= Beginning of Section =
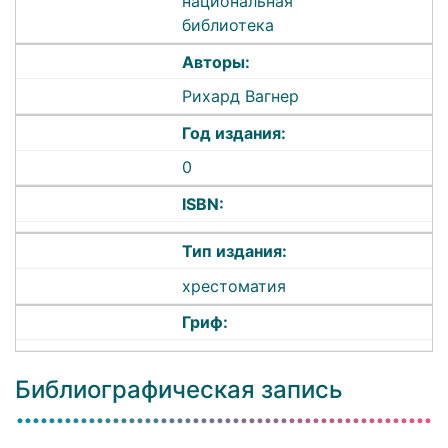
национальная
библиотека
Авторы:
Рихард Вагнер
Год издания:
0
ISBN:
Тип издания:
хрестоматия
Гриф:
Библиографическая запись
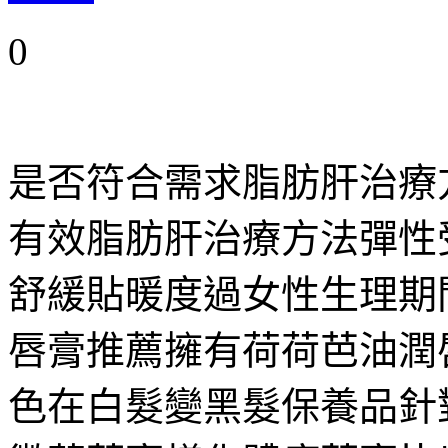
0
是否符合需求脂肪肝治療
有效脂肪肝治療方法彈性
舒緩貼暖度過女性生理期
唇膏推薦擁有荷荷芭油潤
色在白髮變黑髮保養品針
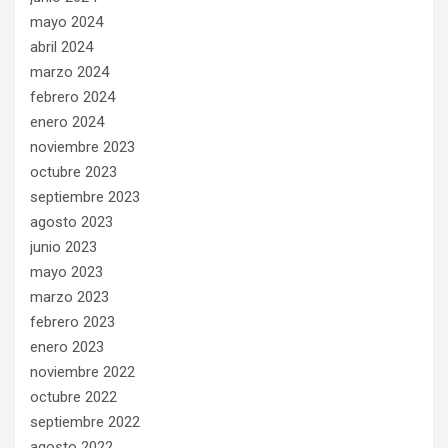
mayo 2024
abril 2024
marzo 2024
febrero 2024
enero 2024
noviembre 2023
octubre 2023
septiembre 2023
agosto 2023
junio 2023
mayo 2023
marzo 2023
febrero 2023
enero 2023
noviembre 2022
octubre 2022
septiembre 2022
agosto 2022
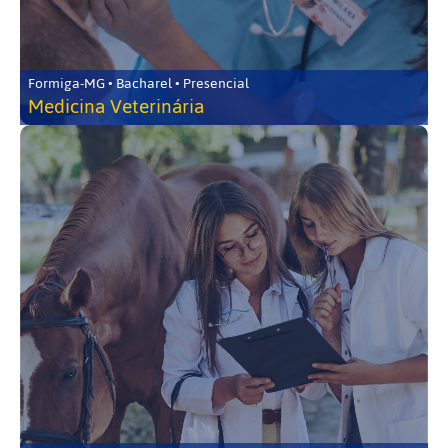
Formiga-MG • Bacharel • Presencial
Medicina Veterinária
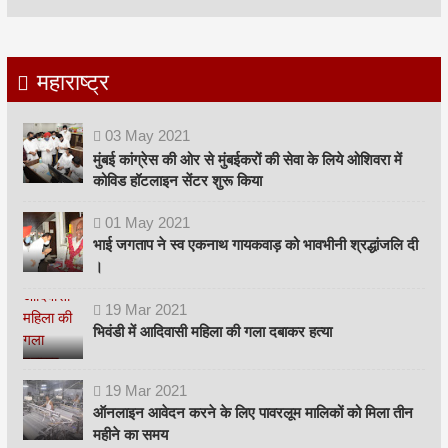
महाराष्ट्र
03
May
2021
मुंबई कांग्रेस की ओर से मुंबईकरों की सेवा के लिये ओशिवरा में
कोविड हॉटलाइन सेंटर शुरू किया
01
May
2021
भाई जगताप ने स्व एकनाथ गायकवाड़ को भावभीनी श्रद्धांजलि दी
।
19
Mar
2021
भिवंडी में आदिवासी महिला की गला दबाकर हत्या
19
Mar
2021
ऑनलाइन आवेदन करने के लिए पावरलूम मालिकों को मिला तीन
महीने का समय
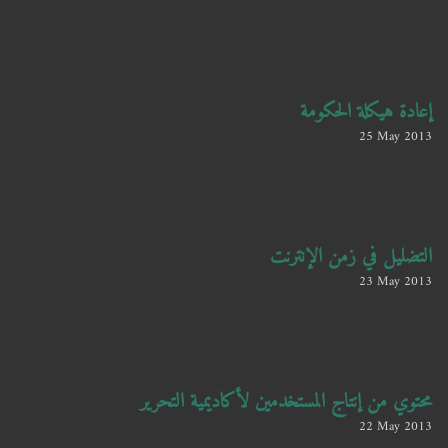
إعادة هيكلة الحكومة
25 May 2013
التضليل في زمن الإنترنت
23 May 2013
محتوي من إنتاج المستخدمين لأكاديمية التحرير
22 May 2013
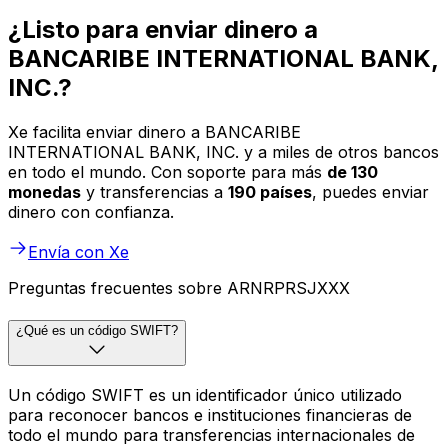
¿Listo para enviar dinero a
BANCARIBE INTERNATIONAL BANK,
INC.?
Xe facilita enviar dinero a BANCARIBE
INTERNATIONAL BANK, INC. y a miles de otros bancos
en todo el mundo. Con soporte para más
de 130
monedas
y transferencias a
190 países
, puedes enviar
dinero con confianza.
Envía con Xe
Preguntas frecuentes sobre ARNRPRSJXXX
¿Qué es un código SWIFT?
Un código SWIFT es un identificador único utilizado
para reconocer bancos e instituciones financieras de
todo el mundo para transferencias internacionales de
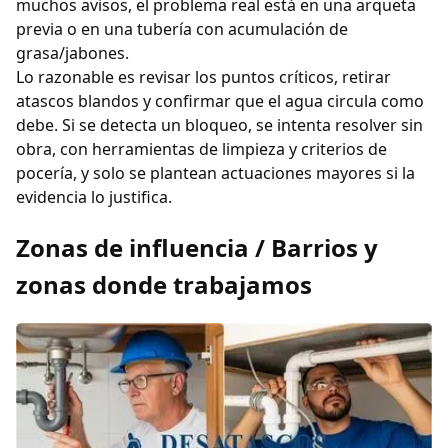
muchos avisos, el problema real está en una arqueta
previa o en una tubería con acumulación de
grasa/jabones.
Lo razonable es revisar los puntos críticos, retirar
atascos blandos y confirmar que el agua circula como
debe. Si se detecta un bloqueo, se intenta resolver sin
obra, con herramientas de limpieza y criterios de
pocería, y solo se plantean actuaciones mayores si la
evidencia lo justifica.
Zonas de influencia / Barrios y
zonas donde trabajamos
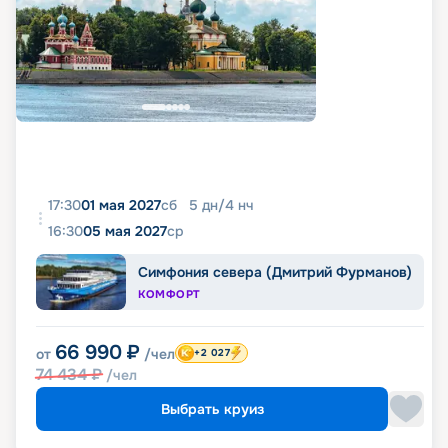
17:30
01 мая 2027
сб
5
дн
/
4
нч
16:30
05 мая 2027
ср
Симфония севера (Дмитрий Фурманов)
КОМФОРТ
66 990
₽
от
/чел
+2 027
74 434
₽
/чел
Выбрать круиз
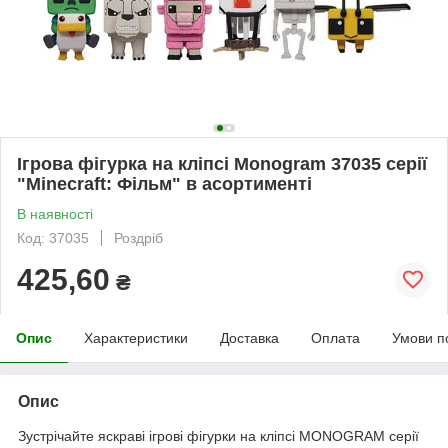
Ігрова фігурка на кліпсі Monogram 37035 серії
"Minecraft: Фільм" в асортименті
В наявності
Код: 37035
Роздріб
425,60
₴
Опис
Характеристики
Доставка
Оплата
Умови п
Опис
Зустрічайте яскраві ігрові фігурки на кліпсі MONOGRAM серії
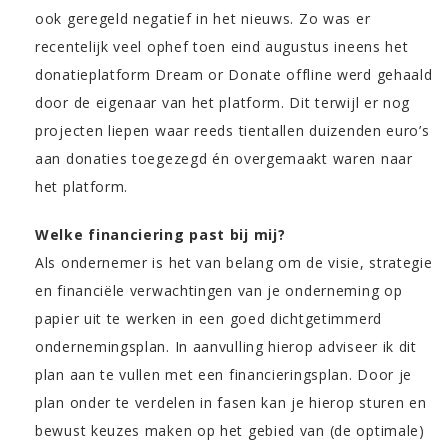
ook geregeld negatief in het nieuws. Zo was er
recentelijk veel ophef toen eind augustus ineens het
donatieplatform Dream or Donate offline werd gehaald
door de eigenaar van het platform. Dit terwijl er nog
projecten liepen waar reeds tientallen duizenden euro’s
aan donaties toegezegd én overgemaakt waren naar
het platform.
Welke financiering past bij mij?
Als ondernemer is het van belang om de visie, strategie
en financiële verwachtingen van je onderneming op
papier uit te werken in een goed dichtgetimmerd
ondernemingsplan. In aanvulling hierop adviseer ik dit
plan aan te vullen met een financieringsplan. Door je
plan onder te verdelen in fasen kan je hierop sturen en
bewust keuzes maken op het gebied van (de optimale)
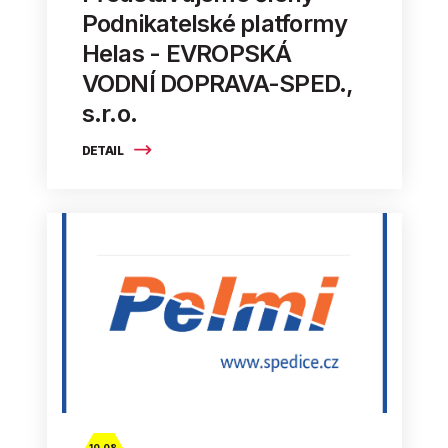
Podnikatelské platformy
Helas - EVROPSKÁ
VODNÍ DOPRAVA-SPED.,
s.r.o.
DETAIL
10. 08.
= End of Section =
> **What you should do**
Drop the pictures and set down the data above exactly.

> **Solution to this exercise**
национальная
библиотека
Авторы:
Рихард Вагнер
Год издания:
0
ISBN:
Тип издания:
хрестоматия
Гриф:
Библиографическая запись
0
是否符合需求脂肪肝治療
有效脂肪肝治療方法彈性
舒緩貼暖度過女性生理期
唇膏推薦擁有荷荷芭油潤
色在白髮變黑髮保養品針
mayo 2024
abril 2024
marzo 2024
febrero 2024
enero 2024
noviembre 2023
octubre 2023
septiembre 2023
agosto 2023
junio 2023
mayo 2023
marzo 2023
febrero 2023
enero 2023
noviembre 2022
octubre 2022
septiembre 2022
agosto 2022
Formiga-MG • Bacharel • Presencial
Medicina Veterinária
महाराष्ट्र
03
May
2021
मुंबई कांग्रेस की ओर से मुंबईकरों की सेवा के लिये ओशिवरा में
कोविड हॉटलाइन सेंटर शुरू किया
01
May
2021
भाई जगताप ने स्व एकनाथ गायकवाड़ को भावभीनी श्रद्धांजलि दी
।
19
Mar
2021
भिवंडी में आदिवासी महिला की गला दबाकर हत्या
19
Mar
2021
ऑनलाइन आवेदन करने के लिए पावरलूम मालिकों को मिला तीन
महीने का समय
إعادة هيكلة الحكومة
25 May 2013
التضليل في زمن الإنترنت
23 May 2013
محتوي من إنتاج المستخدمين لأكاديمية التحرير
22 May 2013
¿Listo para enviar dinero a
BANCARIBE INTERNATIONAL BANK,
INC.?
Xe facilita enviar dinero a BANCARIBE
INTERNATIONAL BANK, INC. y a miles de otros bancos
en todo el mundo. Con soporte para más
de 130
monedas
y transferencias a
190 países
, puedes enviar
dinero con confianza.
Envía con Xe
Preguntas frecuentes sobre ARNRPRSJXXX
¿Qué es un código SWIFT?
Un código SWIFT es un identificador único utilizado
para reconocer bancos e instituciones financieras de
todo el mundo para transferencias internacionales de
muchos avisos, el problema real está en una arqueta
previa o en una tubería con acumulación de
grasa/jabones.
Lo razonable es revisar los puntos críticos, retirar
atascos blandos y confirmar que el agua circula como
debe. Si se detecta un bloqueo, se intenta resolver sin
obra, con herramientas de limpieza y criterios de
pocería, y solo se plantean actuaciones mayores si la
evidencia lo justifica.
Zonas de influencia / Barrios y
zonas donde trabajamos
17:30
01 мая 2027
сб
5
дн
/
4
нч
16:30
05 мая 2027
ср
Симфония севера (Дмитрий Фурманов)
КОМФОРТ
66 990
₽
от
/чел
+2 027
74 434
₽
/чел
Выбрать круиз
Ігрова фігурка на кліпсі Monogram 37035 серії
"Minecraft: Фільм" в асортименті
В наявності
Код: 37035
Роздріб
425,60
₴
Опис
Характеристики
Доставка
Оплата
Умови п
Опис
Зустрічайте яскраві ігрові фігурки на кліпсі MONOGRAM серії
ook geregeld negatief in het nieuws. Zo was er
recentelijk veel ophef toen eind augustus ineens het
donatieplatform Dream or Donate offline werd gehaald
door de eigenaar van het platform. Dit terwijl er nog
projecten liepen waar reeds tientallen duizenden euro’s
aan donaties toegezegd én overgemaakt waren naar
het platform.
Welke financiering past bij mij?
Als ondernemer is het van belang om de visie, strategie
en financiële verwachtingen van je onderneming op
papier uit te werken in een goed dichtgetimmerd
ondernemingsplan. In aanvulling hierop adviseer ik dit
plan aan te vullen met een financieringsplan. Door je
plan onder te verdelen in fasen kan je hierop sturen en
bewust keuzes maken op het gebied van (de optimale)
Podnikatelské platformy
Helas - EVROPSKÁ
VODNÍ DOPRAVA-SPED.,
s.r.o.
DETAIL
10. 08.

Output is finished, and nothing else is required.